Not just life, but life plus 60
A sex offender who was cited as an example of an “epidemic” of sexual exploitation of children that’s being aided by the Internet has been sentenced to life in prison plus another 60 years. Jerry L. Banks Sr., 54, of Boise was sentenced this morning in federal district court for producing a pornographic video of a 2-year-old and sharing it on the Internet with a sex offender in Canada. For that, he got life in prison. The extra 60 years are for transporting child porn between Boise and a person in California “whom he thought was a 12-year-old girl,” according to the U.S. Attorney’s office, and possession of child porn. Since he already was a registered sex offender, the life sentence was mandatory. There’s no parole.
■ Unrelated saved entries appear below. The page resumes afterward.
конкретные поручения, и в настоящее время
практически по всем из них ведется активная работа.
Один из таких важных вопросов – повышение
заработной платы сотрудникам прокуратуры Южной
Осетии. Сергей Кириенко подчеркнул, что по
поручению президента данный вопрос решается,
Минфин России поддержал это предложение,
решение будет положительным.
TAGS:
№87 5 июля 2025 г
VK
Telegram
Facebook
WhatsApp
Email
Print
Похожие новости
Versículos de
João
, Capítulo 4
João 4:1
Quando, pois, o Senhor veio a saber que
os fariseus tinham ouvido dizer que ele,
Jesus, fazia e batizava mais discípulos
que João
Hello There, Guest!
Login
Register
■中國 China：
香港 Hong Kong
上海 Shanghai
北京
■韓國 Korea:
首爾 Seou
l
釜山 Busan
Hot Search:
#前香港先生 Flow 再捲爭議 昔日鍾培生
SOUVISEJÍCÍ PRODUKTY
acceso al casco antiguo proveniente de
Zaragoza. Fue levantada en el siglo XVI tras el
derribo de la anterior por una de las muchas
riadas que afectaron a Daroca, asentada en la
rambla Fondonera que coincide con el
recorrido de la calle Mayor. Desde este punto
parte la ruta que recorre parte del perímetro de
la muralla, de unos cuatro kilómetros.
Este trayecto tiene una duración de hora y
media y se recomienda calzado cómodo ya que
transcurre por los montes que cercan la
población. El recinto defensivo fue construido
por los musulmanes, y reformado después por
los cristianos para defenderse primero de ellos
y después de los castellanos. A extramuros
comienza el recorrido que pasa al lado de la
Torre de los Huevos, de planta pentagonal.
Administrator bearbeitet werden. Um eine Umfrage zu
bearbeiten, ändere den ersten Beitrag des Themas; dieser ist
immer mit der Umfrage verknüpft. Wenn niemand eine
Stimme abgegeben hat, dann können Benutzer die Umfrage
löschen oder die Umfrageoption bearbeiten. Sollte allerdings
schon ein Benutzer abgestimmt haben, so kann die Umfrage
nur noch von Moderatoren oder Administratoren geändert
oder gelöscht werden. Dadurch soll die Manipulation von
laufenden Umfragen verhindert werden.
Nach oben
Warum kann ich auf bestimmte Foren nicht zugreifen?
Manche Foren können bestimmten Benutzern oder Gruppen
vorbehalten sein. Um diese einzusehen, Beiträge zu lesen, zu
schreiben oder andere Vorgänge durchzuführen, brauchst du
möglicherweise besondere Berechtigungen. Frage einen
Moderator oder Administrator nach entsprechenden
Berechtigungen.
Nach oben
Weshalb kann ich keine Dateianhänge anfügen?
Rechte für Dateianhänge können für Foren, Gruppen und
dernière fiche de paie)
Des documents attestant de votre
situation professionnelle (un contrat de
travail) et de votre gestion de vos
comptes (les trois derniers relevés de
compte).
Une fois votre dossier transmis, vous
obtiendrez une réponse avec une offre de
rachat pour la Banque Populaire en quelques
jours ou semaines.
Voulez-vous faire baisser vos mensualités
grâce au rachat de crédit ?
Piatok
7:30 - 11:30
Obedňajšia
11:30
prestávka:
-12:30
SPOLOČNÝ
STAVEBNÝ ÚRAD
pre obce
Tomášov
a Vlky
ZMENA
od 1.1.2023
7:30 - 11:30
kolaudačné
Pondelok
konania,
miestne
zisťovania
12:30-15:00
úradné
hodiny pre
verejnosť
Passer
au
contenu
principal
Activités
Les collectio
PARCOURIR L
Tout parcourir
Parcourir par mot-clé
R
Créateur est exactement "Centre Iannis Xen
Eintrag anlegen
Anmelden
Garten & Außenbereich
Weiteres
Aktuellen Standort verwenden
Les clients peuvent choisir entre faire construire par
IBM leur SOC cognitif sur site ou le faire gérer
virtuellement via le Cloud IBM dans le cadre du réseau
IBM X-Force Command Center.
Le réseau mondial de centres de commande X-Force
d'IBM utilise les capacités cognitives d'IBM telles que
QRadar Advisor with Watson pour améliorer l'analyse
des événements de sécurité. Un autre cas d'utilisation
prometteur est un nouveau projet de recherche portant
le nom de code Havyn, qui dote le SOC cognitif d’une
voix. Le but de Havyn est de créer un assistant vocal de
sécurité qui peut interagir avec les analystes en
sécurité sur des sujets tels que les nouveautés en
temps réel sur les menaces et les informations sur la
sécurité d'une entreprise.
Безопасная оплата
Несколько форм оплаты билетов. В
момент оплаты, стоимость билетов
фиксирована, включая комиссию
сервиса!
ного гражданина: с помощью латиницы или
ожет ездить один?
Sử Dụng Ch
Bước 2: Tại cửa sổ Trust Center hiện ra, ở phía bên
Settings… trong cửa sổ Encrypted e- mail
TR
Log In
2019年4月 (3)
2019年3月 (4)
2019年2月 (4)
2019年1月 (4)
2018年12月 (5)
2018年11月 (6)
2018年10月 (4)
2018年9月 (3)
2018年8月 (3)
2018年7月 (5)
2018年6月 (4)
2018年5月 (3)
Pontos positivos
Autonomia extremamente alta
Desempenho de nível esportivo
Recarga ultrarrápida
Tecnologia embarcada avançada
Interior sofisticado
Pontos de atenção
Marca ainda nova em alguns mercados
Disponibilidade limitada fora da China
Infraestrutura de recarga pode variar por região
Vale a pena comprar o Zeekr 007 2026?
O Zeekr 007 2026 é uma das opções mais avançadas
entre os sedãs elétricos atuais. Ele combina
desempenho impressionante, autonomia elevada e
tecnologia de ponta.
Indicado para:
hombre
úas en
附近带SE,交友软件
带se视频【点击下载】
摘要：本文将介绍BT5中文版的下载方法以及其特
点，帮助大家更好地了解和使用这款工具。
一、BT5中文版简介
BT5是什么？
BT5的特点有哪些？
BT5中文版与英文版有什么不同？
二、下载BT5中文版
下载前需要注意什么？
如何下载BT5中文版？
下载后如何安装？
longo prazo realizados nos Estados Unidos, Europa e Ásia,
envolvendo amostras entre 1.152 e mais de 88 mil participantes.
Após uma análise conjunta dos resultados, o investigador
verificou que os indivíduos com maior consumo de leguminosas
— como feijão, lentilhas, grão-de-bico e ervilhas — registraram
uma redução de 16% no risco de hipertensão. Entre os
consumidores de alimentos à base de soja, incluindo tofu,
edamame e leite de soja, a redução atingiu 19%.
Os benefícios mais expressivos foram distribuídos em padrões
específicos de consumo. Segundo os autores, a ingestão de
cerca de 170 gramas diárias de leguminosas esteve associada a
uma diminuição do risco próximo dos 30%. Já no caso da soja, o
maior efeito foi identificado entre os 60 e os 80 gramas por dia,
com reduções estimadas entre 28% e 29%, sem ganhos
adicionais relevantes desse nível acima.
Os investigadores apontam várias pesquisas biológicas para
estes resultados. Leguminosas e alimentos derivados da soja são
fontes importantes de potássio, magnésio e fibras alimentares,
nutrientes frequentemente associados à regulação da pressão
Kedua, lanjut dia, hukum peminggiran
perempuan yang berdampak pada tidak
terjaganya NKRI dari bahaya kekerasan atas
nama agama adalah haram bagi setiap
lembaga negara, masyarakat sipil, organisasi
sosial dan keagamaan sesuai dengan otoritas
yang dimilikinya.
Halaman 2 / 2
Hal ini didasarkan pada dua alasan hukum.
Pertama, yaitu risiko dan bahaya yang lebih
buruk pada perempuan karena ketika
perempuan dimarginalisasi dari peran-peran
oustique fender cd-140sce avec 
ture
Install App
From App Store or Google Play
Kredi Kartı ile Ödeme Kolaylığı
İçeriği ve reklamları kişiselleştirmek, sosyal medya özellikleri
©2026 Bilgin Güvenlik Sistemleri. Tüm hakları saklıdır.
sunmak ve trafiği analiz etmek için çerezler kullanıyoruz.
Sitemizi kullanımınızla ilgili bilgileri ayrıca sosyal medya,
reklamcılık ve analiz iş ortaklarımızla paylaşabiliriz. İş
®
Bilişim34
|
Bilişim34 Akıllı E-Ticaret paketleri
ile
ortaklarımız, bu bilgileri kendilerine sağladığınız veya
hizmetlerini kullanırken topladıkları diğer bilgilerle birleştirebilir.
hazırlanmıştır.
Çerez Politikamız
Banks’ current case – he’d already served more than 12 years in prison on previous child-molesting charges – began in mid-May 2005 when investigators in Edmonton, Alberta, arrested a Canadian citizen for child exploitation offenses. That resulted in an international probe that authorities said has now led to more than 60 arrests in Canada, the United States, Great Britain, Europe and Australia, and “more than 20 children being rescued from situations in which they were being sexually exploited.”
Banks' case was cited as an example of such crimes in Idaho last week as federal, state and local authorities launched "Operation Safe Childhood" to focus on two aims: educating parents and teens about Internet dangers, and increasing law enforcement cooperation in finding and prosecuting Internet predators and child pornographers.